Another study found a component of Ceylon cinnamon to have the same effect. However, research has occurred only in mice, rats and laboratory Petri dishes.
"It appears to work as an anti-inflammatory or antioxidant, protecting the body on a cellular level from bad things that happen," Wright said, "by getting rid of waste products and keeping the cells healthy."
Cinnamon and other traditional Indian medicinal plantsare also being tested in the fight against HIV. One studyfound that green tea, elderberry and some extracts of cinnamon rich in flavonoids blocked the virus from entering and infecting certain cells.
"That's how AZT works, which is one of the early HIV drugs," said Wright, who specializes in nutrition for infectious disease at the University of South Florida. "And while that's interesting, what I would hate is that patients will use cinnamon and other supplements instead of their HIV medications.
"Having worked with many HIV clients over the years, I know there's definitely a big interest in supplements," she said. "But I would always caution them to always use the meds that we know work, that have been tested and dosed, and then look carefully to make sure there are no conflicts with any additional supplements."
The research on cinnamon doesn't stop there. Ceylon cinnamon has also been associated with cancer-fighting properties in rodents, anti-parasitic effects, improved diabetic neuropathy, lower blood pressure and wound healing, including liver damage. Studieshave shown that solutions of cinnamon oil can kill a number of common bacteria, such as streptococcus and E. coli. The National Center for Complementary and Integrative Health is investigating cinnamon's impact on multiple sclerosis.

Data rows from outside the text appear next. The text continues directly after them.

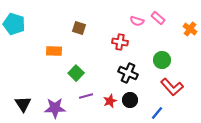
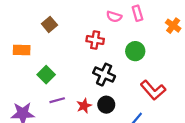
pink rectangle: (158, 18) -> (137, 13), turned 32
brown square: (79, 28) -> (49, 24), turned 32
green circle: (162, 60) -> (135, 51), moved

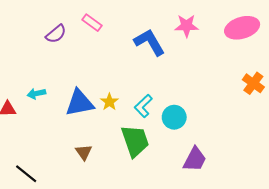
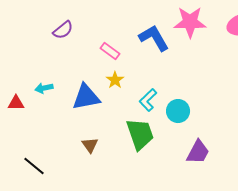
pink rectangle: (92, 23) -> (110, 51), moved
pink star: (187, 26) -> (190, 22), size x1.4
yellow star: (109, 102) -> (115, 80), moved

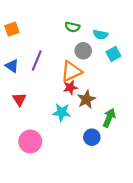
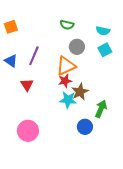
cyan semicircle: (100, 35) -> (103, 31), moved
red triangle: (19, 99) -> (27, 85), moved
cyan star: (62, 112) -> (68, 100), moved

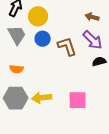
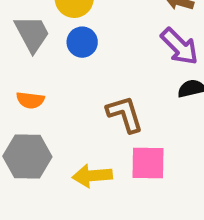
brown L-shape: (67, 46) -> (125, 114), moved
yellow arrow: (42, 98) -> (92, 176), moved

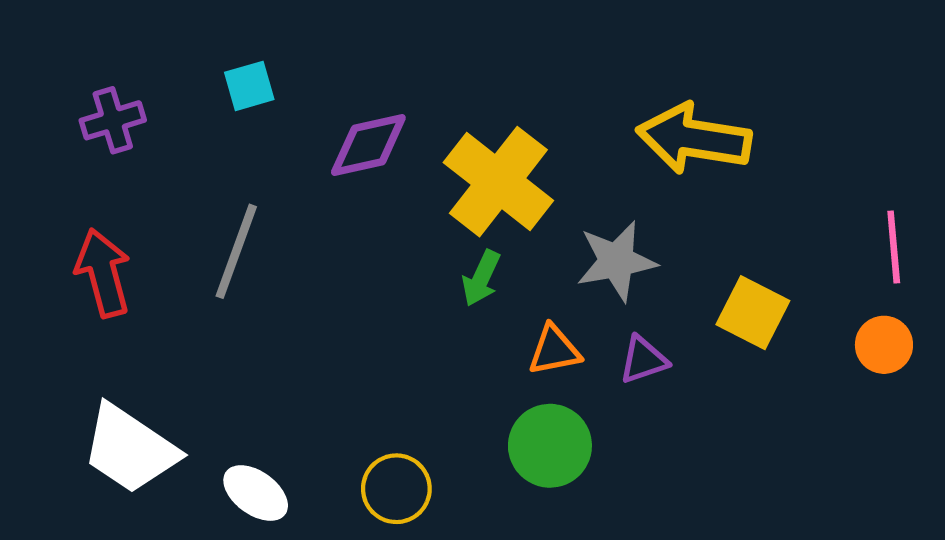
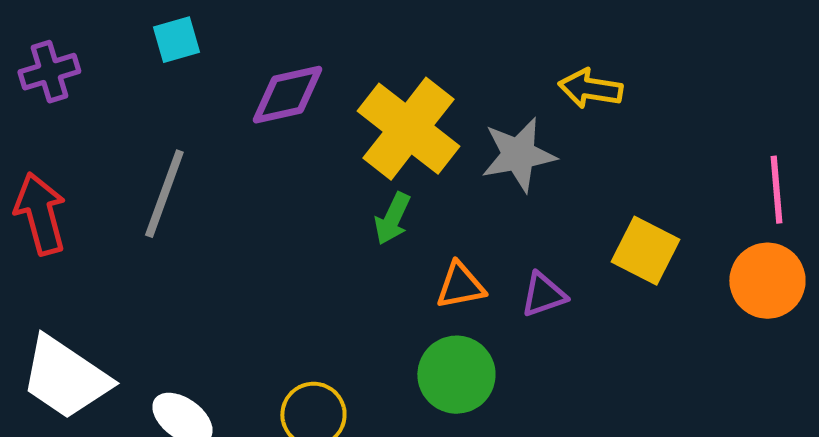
yellow arrow: (694, 139) -> (590, 89), size x0.6
gray star: (617, 261) -> (518, 155), moved
orange circle: (884, 345) -> (767, 281), size x1.4

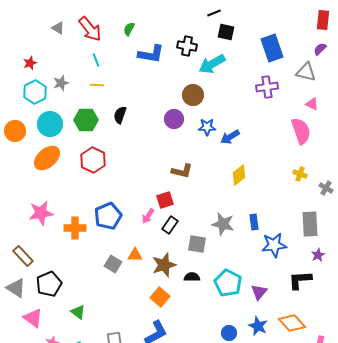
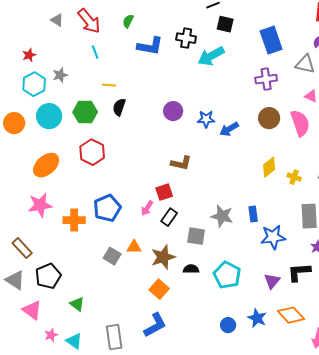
yellow line: (97, 85) -> (109, 85), moved
brown circle: (193, 95) -> (269, 118), moved
orange ellipse: (47, 158) -> (46, 165), moved
yellow cross: (300, 174) -> (294, 177), moved
yellow diamond: (239, 175) -> (269, 167), moved
purple triangle: (259, 292) -> (272, 281), moved

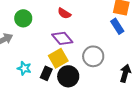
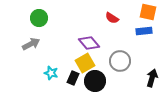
red semicircle: (64, 13) -> (112, 18), moved
green circle: (23, 18) -> (39, 18), moved
blue rectangle: (117, 26) -> (144, 31), turned -63

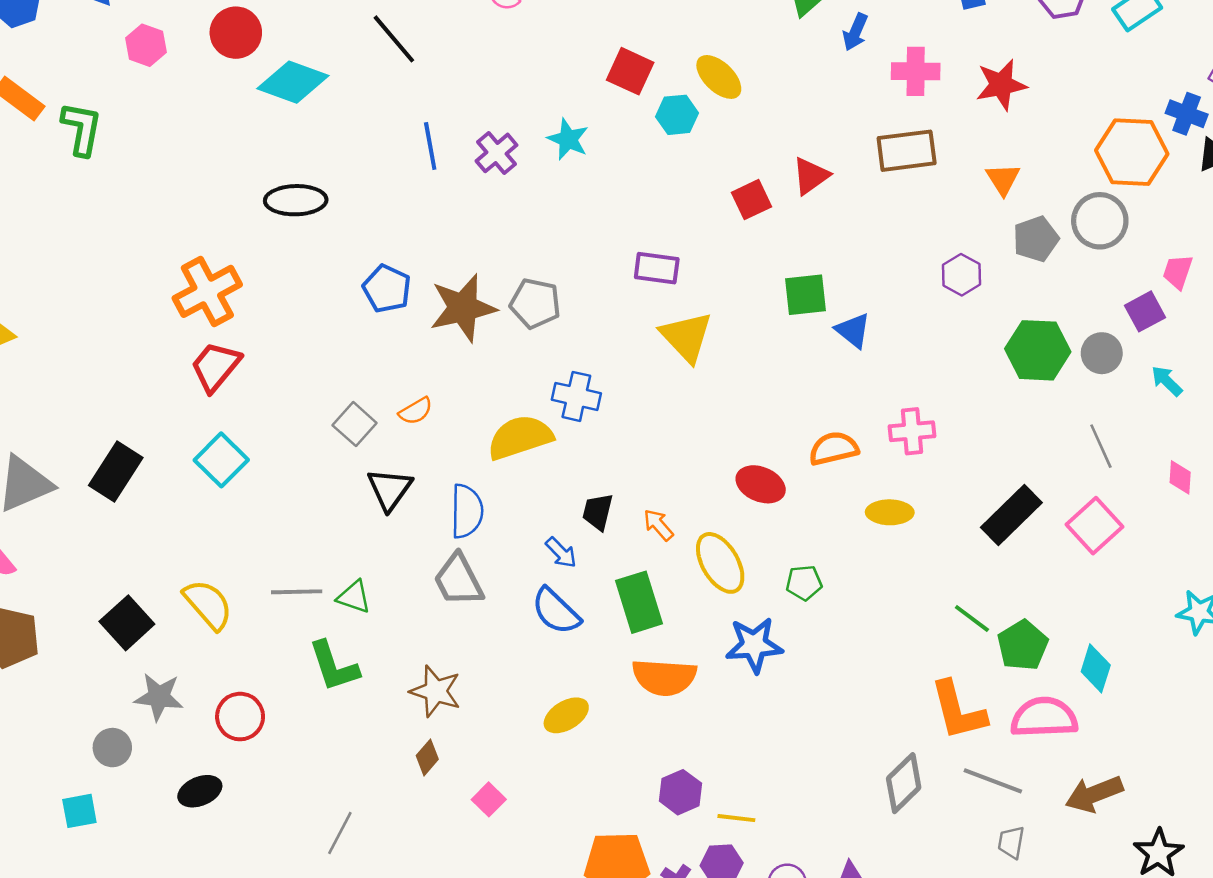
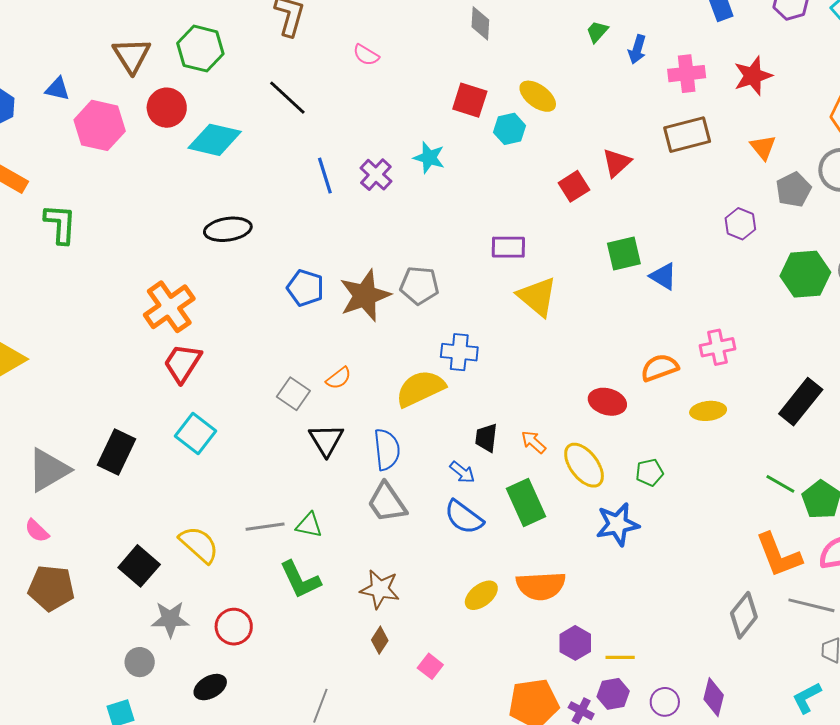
pink hexagon: (146, 45) -> (100, 125), size x1.6
green L-shape: (82, 129) -> (60, 224), moved
orange semicircle: (664, 677) -> (541, 586), moved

Using a computer model, biochemist Stockert found that cinnamon was as effective as resveratrol, an antioxidant in red wine known for anti-aging and disease-fighting properties, in activating SIRT-1 -- also known as the longevity gene because of its role in repairing DNA.
"In some cases, it did better than resveratrol," Stockert said. "We're talking anti-cancer, anti-aging, a very, very big deal if that is what is going on."
Cinnamon as health aid
Based on all this preliminary research, the potential of cinnamon seems enormous. But experts caution that it's still too early in the scientific process to suggest cinnamon as a daily supplement.

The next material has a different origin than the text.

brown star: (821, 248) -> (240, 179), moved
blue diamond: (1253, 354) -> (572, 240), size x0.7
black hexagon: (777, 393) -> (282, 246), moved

"I don't recommend capsules. There's not enough science to tell us to take capsules," Wright said.
"You are affecting your body's signaling," Stockert said, "and that's significant. We're at an early stage in research where we don't know how cinnamon will affect most people. Is it healthy to cook with spices and use them liberally? I'm sure that's fine. But I would be cautious about taking any supplements on their own."
"I think the bottom line is that cinnamon is a perfect pantry staple, a pleasant spice that can add flavor to foods for minimal calories, with antioxidant properties that may give an edge to those looking to better control their blood sugar," Drayer agreed. "But we need to see more research before we can make any solid health claims linking cinnamon to reduce risk of disease or improved health."